And lastly, I feel it intrinsically…that there is a mind/brain dualism.
I never answered this, did I....I'm really sorry.
Being a "meat computer" isn't that big of a problem if it is strictly in the sense that we exist within the causal workings and physical parts of the brain. We just need to establish that the kind of things we talk about when we talk about as important to us can be entirely grounded in this context. We need to account for perceptions, sensations, awareness, intentions, reasons, whatever other psychological states, and free will.
[MENTION=12103]Erlian[/MENTION]
Lol, I have looked into that paper before, but it has been a while. As for the Pinker quote, he has misrepresented free will. Free will is not uncaused willing. While that was similar to Descartes' view, it isn't a modern view.
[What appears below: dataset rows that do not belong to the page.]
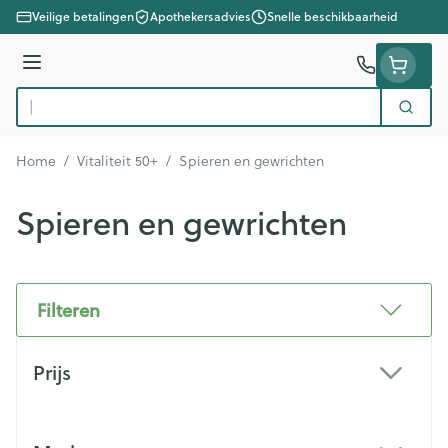
Ga naar de inhoud
Veilige betalingen
Apothekersadvies
Snelle beschikbaarheid
Menu
Zoek
Product, merk, categorie...
Home
/
Vitaliteit 50+
/
Spieren en gewrichten
Spieren en gewrichten
Filteren
Doorgaan naar productlijst
Prijs
filter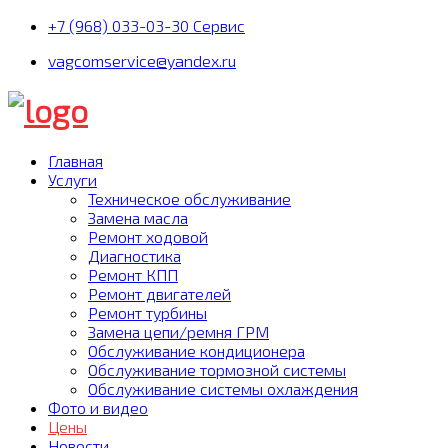
+7 (968) 033-03-30 Сервис
vagcomservice@yandex.ru
Главная
Услуги
Техническое обслуживание
Замена масла
Ремонт ходовой
Диагностика
Ремонт КПП
Ремонт двигателей
Ремонт турбины
Замена цепи/ремня ГРМ
Обслуживание кондиционера
Обслуживание тормозной системы
Обслуживание системы охлаждения
Фото и видео
Цены
Новости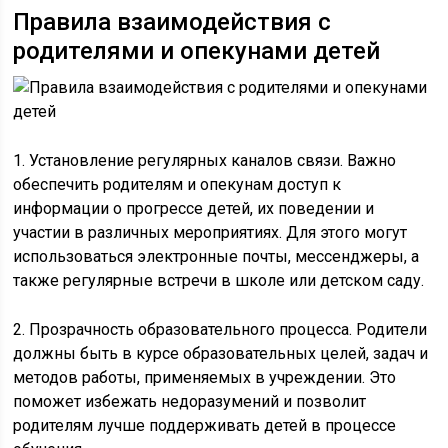
Правила взаимодействия с
родителями и опекунами детей
1. Установление регулярных каналов связи. Важно
обеспечить родителям и опекунам доступ к
информации о прогрессе детей, их поведении и
участии в различных мероприятиях. Для этого могут
использоваться электронные почты, мессенджеры, а
также регулярные встречи в школе или детском саду.
2. Прозрачность образовательного процесса. Родители
должны быть в курсе образовательных целей, задач и
методов работы, применяемых в учреждении. Это
поможет избежать недоразумений и позволит
родителям лучше поддерживать детей в процессе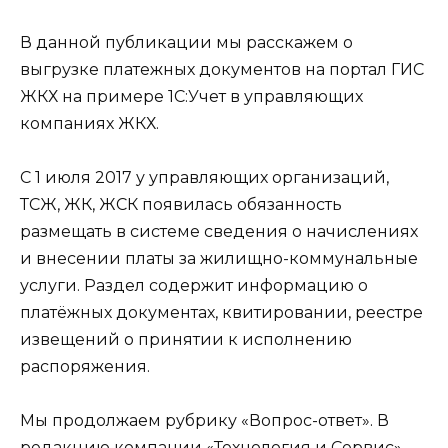
В данной публикации мы расскажем о
выгрузке платежных документов на портал ГИС
ЖКХ на примере 1С:Учет в управляющих
компаниях ЖКХ.
С 1 июля 2017 у управляющих организаций,
ТСЖ, ЖК, ЖСК появилась обязанность
размещать в системе сведения о начислениях
и внесении платы за жилищно-коммунальные
услуги. Раздел содержит информацию о
платёжных документах, квитировании, реестре
извещений о принятии к исполнению
распоряжения.
Мы продолжаем рубрику «Вопрос-ответ». В
редакцию компании «Технология и Сервис»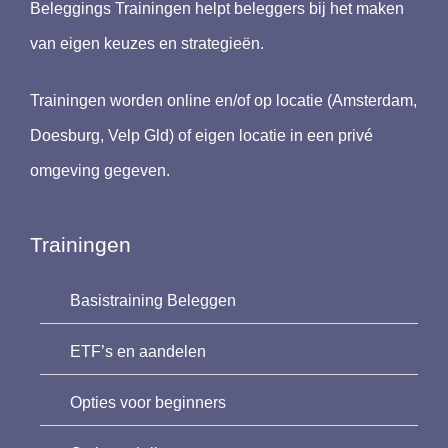
Beleggings Trainingen helpt beleggers bij het maken
van eigen keuzes en strategieën.
Trainingen worden online en/of op locatie (Amsterdam,
Doesburg, Velp Gld) of eigen locatie in een privé
omgeving gegeven.
Trainingen
Basistraining Beleggen
ETF’s en aandelen
Opties voor beginners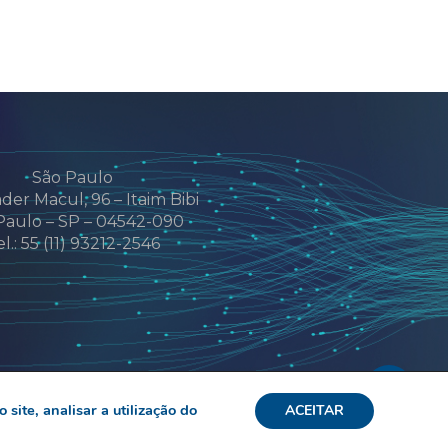
São Paulo
der Macul, 96 – Itaim Bibi
Paulo – SP – 04542-090
el.: 55 (11) 93212-2546
ite, analisar a utilização do
ACEITAR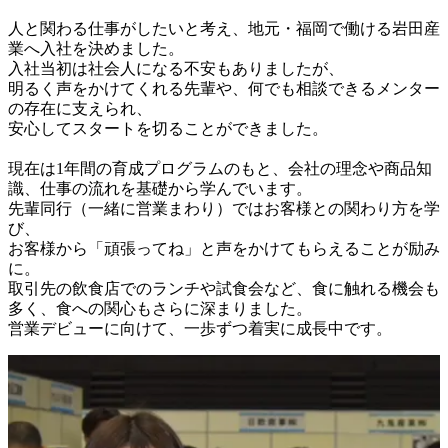
人と関わる仕事がしたいと考え、地元・福岡で働ける岩田産
業へ入社を決めました。

入社当初は社会人になる不安もありましたが、

明るく声をかけてくれる先輩や、何でも相談できるメンター
の存在に支えられ、

安心してスタートを切ることができました。

現在は1年間の育成プログラムのもと、会社の理念や商品知
識、仕事の流れを基礎から学んでいます。

先輩同行（一緒に営業まわり）ではお客様との関わり方を学
び、

お客様から「頑張ってね」と声をかけてもらえることが励み
に。

取引先の飲食店でのランチや試食会など、食に触れる機会も
多く、食への関心もさらに深まりました。

営業デビューに向けて、一歩ずつ着実に成長中です。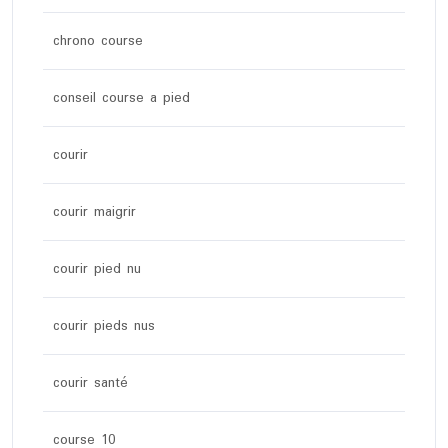
chrono course
conseil course a pied
courir
courir maigrir
courir pied nu
courir pieds nus
courir santé
course 10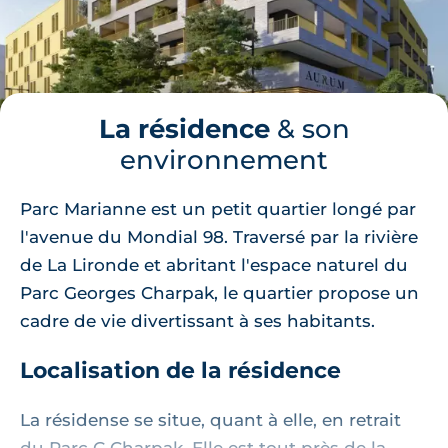
La résidence
& son
environnement
Parc Marianne est un petit quartier longé par
l'avenue du Mondial 98. Traversé par la rivière
de La Lironde et abritant l'espace naturel du
Parc Georges Charpak, le quartier propose un
cadre de vie divertissant à ses habitants.
Localisation de la résidence
La résidense se situe, quant à elle, en retrait
du Parc G.Charpak. Elle est tout près de la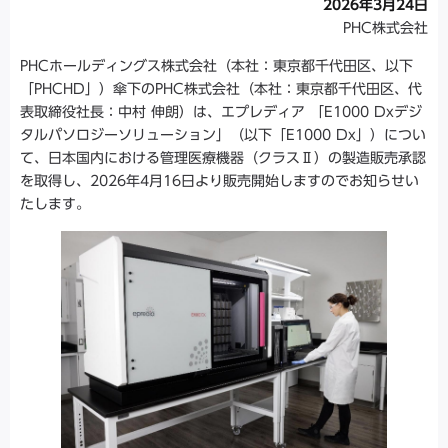
2026年3月24日
PHC株式会社
PHCホールディングス株式会社（本社：東京都千代田区、以下
「PHCHD」）傘下のPHC株式会社（本社：東京都千代田区、代
表取締役社長：中村 伸朗）は、エプレディア 「E1000 Dxデジ
タルパソロジーソリューション」（以下「E1000 Dx」）につい
て、日本国内における管理医療機器（クラスⅡ）の製造販売承認
を取得し、2026年4月16日より販売開始しますのでお知らせい
たします。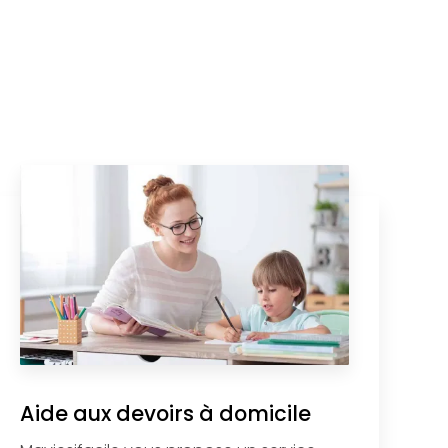
Aide aux devoirs à domicile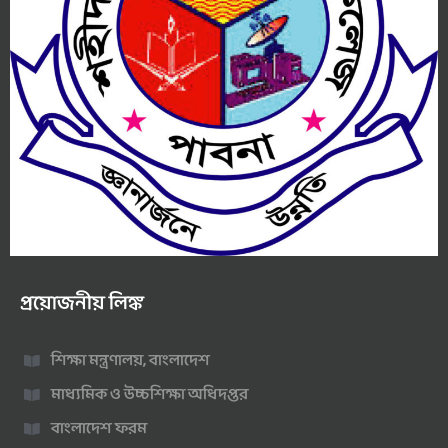
প্রয়োজনীয় লিঙ্ক
শিক্ষা মন্ত্রণালয়, বাংলাদেশ
মাধ্যমিক ও উচ্চশিক্ষা অধিদপ্তর
বাংলাদেশ ফরম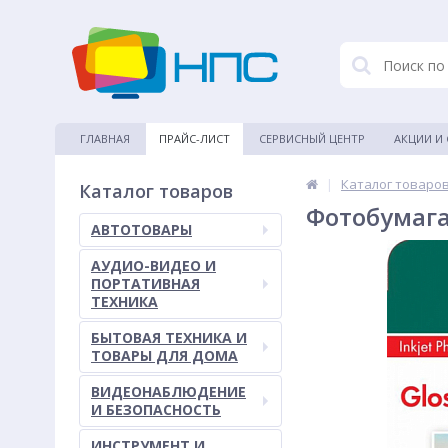
ГЛАВНАЯ
ПРАЙС-ЛИСТ
СЕРВИСНЫЙ ЦЕНТР
АКЦИИ И
|
Каталог товаро
Каталог товаров
Фотобумага
АВТОТОВАРЫ
АУДИО-ВИДЕО И
ПОРТАТИВНАЯ
ТЕХНИКА
БЫТОВАЯ ТЕХНИКА И
ТОВАРЫ ДЛЯ ДОМА
ВИДЕОНАБЛЮДЕНИЕ
И БЕЗОПАСНОСТЬ
ИНСТРУМЕНТ И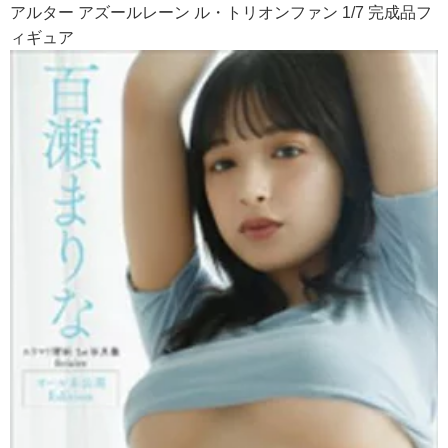
アルター アズールレーン ル・トリオンファン 1/7 完成品フ
ィギュア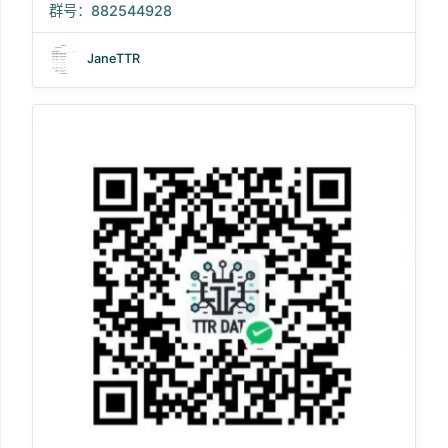
群号：882544928
JaneTTR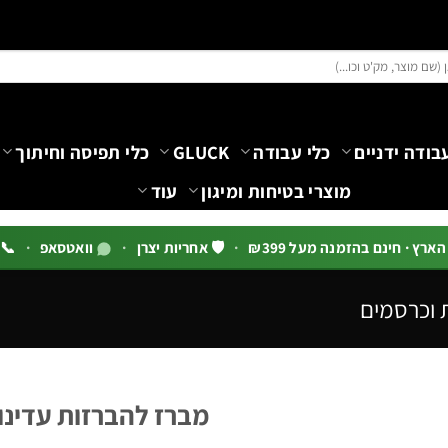
בודה ידניים
כלי עבודה
GLUCK
כלי תפיסה וחיתוך
מוצרי בטיחות ומיגון
עוד
רץ · חינם בהזמנה מעל ₪399
·
🛡️ אחריות יצרן
·
וואטסאפ
·
📞 03-5444144 שלוח
 וכרסמים
מברז להברזות עדינות סדרה 54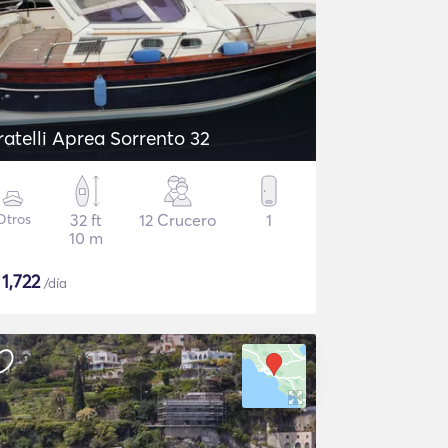
ratelli Aprea Sorrento 32
Otros
32 ft
12 Crucero
1
10 m
$
1,722
/día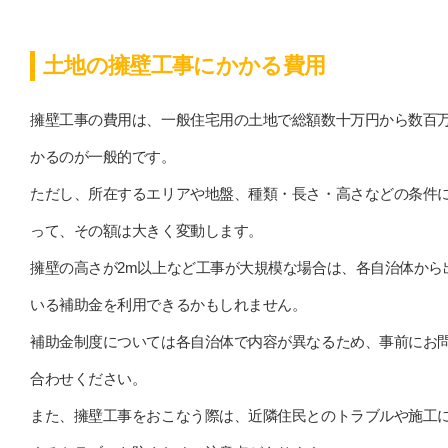
土地の擁壁工事にかかる費用
擁壁工事の費用は、一般住宅用の土地で総額数十万円から数百
かるのが一般的です。
ただし、所在するエリアや地盤、種類・長さ・高さなどの条件
って、その額は大きく変動します。
擁壁の高さが2m以上など工事が大規模な場合は、各自治体から
いる補助金を利用できるかもしれません。
補助金制度については各自治体で内容が異なるため、事前にお
合わせください。
また、擁壁工事をおこなう際は、近隣住民とのトラブルや施工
Speaking of it, is there a nessecity to have "created it yourself" for it to be a relative truth, or can you create an abolute yourself? Is there a relative truth that hasn't been created by us humans? I don't know if my thoughts make sense.
This is an excellent question dude. A+ for sure. This is a question that leads one to the ethical/metaethical view called Constructivism or Constitutivism (different name by author, but same idea really). Korsgaard is the one I'm most familiar with here, and she is a genius. Btw, she did her undergrad philosophy degree at my university, just saying......>_>
Of course that was like 30 years ago.....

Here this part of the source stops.